L'Allemagne n'a pu lever que 2,4 milliards d'euros ce mercredi contre 3 milliards d'euros espérés. (Crédits : Reuters)
Berlin n'a pu lever que 2,4 milliards d'euros au lieu des 3 milliards d'euros prévus lors d'une adjudication de titres à 30 ans. Un second échec en une semaine qui montre le goût retrouvé du marché pour les pays périphériques.

Pour la deuxième fois en une semaine, l'Etat fédéral allemand n'est pas parvenu à placer ses obligations d'Etat auprès des investisseurs. Mercredi, l'agence financière allemande, la Finanzagentur, n'a pu obtenir que 2,4 milliards d'euros pour son émission d'obligations fédérales à 30 ans, quand elle voulait en obtenir 3 milliards d'euros. Le total de la demande n'a pas dépassé 2,8 milliards d'euros, obligeant l'Etat à reprendre 562 millions d'euros de titre pour les revendre au fil de l'eau sur le marché secondaire.

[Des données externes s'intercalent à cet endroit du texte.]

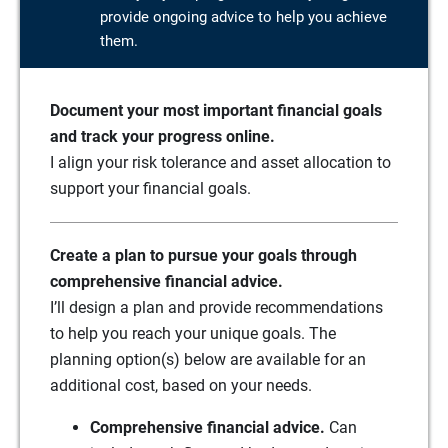
provide ongoing advice to help you achieve
them.
Document your most important financial goals
and track your progress online.
I align your risk tolerance and asset allocation to
support your financial goals.
Create a plan to pursue your goals through
comprehensive financial advice.
I’ll design a plan and provide recommendations
to help you reach your unique goals. The
planning option(s) below are available for an
additional cost, based on your needs.
Comprehensive financial advice.
Can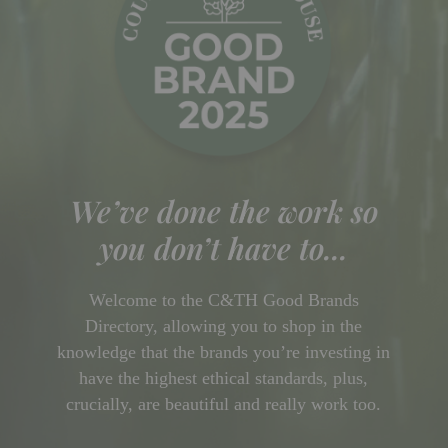
We’ve done the work so
you don’t have to...
Welcome to the C&TH Good Brands
Directory, allowing you to shop in the
knowledge that the brands you’re investing in
have the highest ethical standards, plus,
crucially, are beautiful and really work too.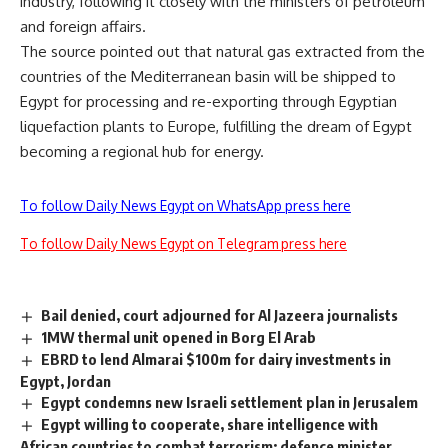
industry, following it closely with the ministers of petroleum
and foreign affairs.
The source pointed out that natural gas extracted from the
countries of the Mediterranean basin will be shipped to
Egypt for processing and re-exporting through Egyptian
liquefaction plants to Europe, fulfilling the dream of Egypt
becoming a regional hub for energy.
To follow Daily News Egypt on WhatsApp press here
To follow Daily News Egypt on Telegram press here
Bail denied, court adjourned for Al Jazeera journalists
1MW thermal unit opened in Borg El Arab
EBRD to lend Almarai $100m for dairy investments in
Egypt, Jordan
Egypt condemns new Israeli settlement plan in Jerusalem
Egypt willing to cooperate, share intelligence with
African countries to combat terrorism: defence minister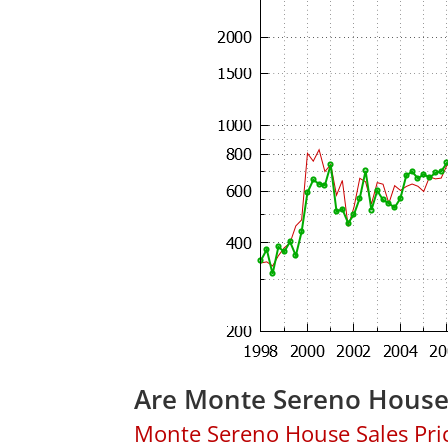
Are Monte Sereno House
Monte Sereno House Sales Price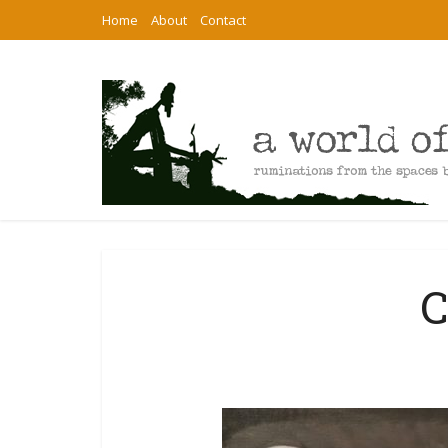
Home
About
Contact
C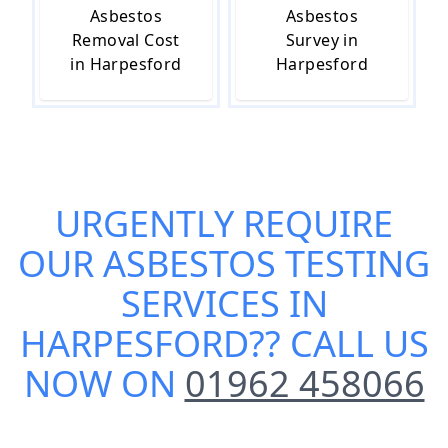
Asbestos
Asbestos
Removal Cost
Survey in
in Harpesford
Harpesford
URGENTLY REQUIRE
OUR
ASBESTOS TESTING
SERVICES IN
HARPESFORD
?? CALL US
NOW ON
01962 458066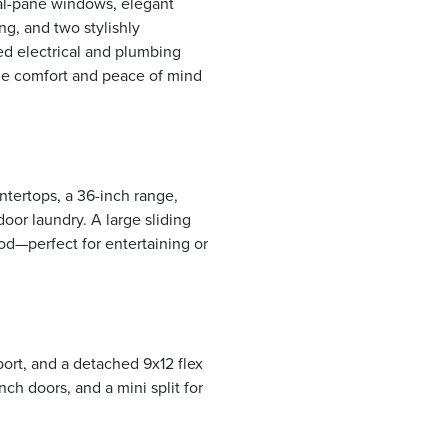
ual-pane windows, elegant
ing, and two stylishly
d electrical and plumbing
de comfort and peace of mind
tertops, a 36-inch range,
door laundry. A large sliding
od—perfect for entertaining or
port, and a detached 9x12 flex
h doors, and a mini split for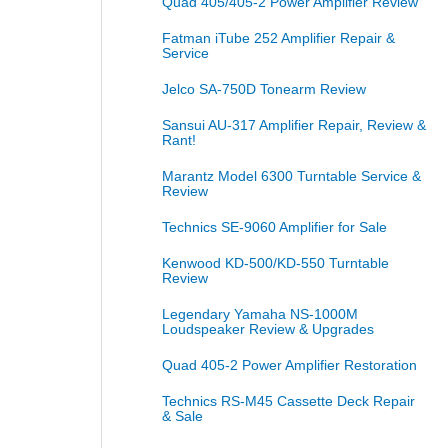
Quad 405/405-2 Power Amplifier Review
Fatman iTube 252 Amplifier Repair &
Service
Jelco SA-750D Tonearm Review
Sansui AU-317 Amplifier Repair, Review &
Rant!
Marantz Model 6300 Turntable Service &
Review
Technics SE-9060 Amplifier for Sale
Kenwood KD-500/KD-550 Turntable
Review
Legendary Yamaha NS-1000M
Loudspeaker Review & Upgrades
Quad 405-2 Power Amplifier Restoration
Technics RS-M45 Cassette Deck Repair
& Sale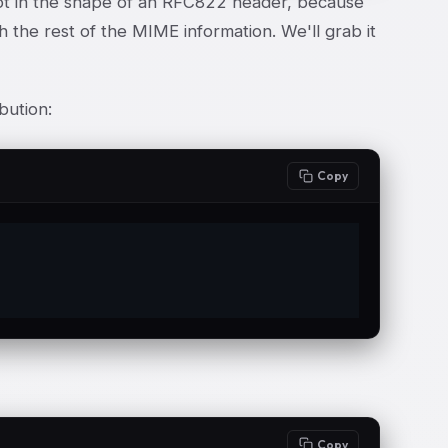
y not in the shape of an RFC822 header, because
 the rest of the MIME information. We'll grab it
ibution:
Copy
Copy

Voici une semaine, le 19 février, une émission de Bund, autrement dit d'obligations à 10 ans, avait reçu le même accueil dédaigneux des marchés : au lieu des 5 milliards d'euros que visait la Finanzagentur, l'Allemagne n'avait pu lever que 3,8 milliards d'euros pour une demande totale de 4,3 milliards d'euros.

L'Allemagne n'attire plus

Le temps est donc loin où, comme en 2012, les investisseurs acceptaient des taux d'intérêt négatifs, autrement dit était prêts à payer pour détenir de la dette allemande. Désormais, les taux proposés par Berlin sont trop faibles pour les attirer. Le coupon de l'obligation à 30 ans n'offrait en effet qu'un rendement de 2,5% ; celui du Bund, un rendement de 1,75%. Des taux très faible, notamment en terme réel.

A 1,2% en janvier, l'Allemagne dispose d'un taux d'inflation au-dessus de la moyenne de la zone euro, ce qui réduit encore le rendement de ses titres. Et comme la reprise s'annonce vigoureuse outre-Rhin, les investisseurs prévoient une accélération des prix outre-Rhin, donc un rendement réel encore plus faible.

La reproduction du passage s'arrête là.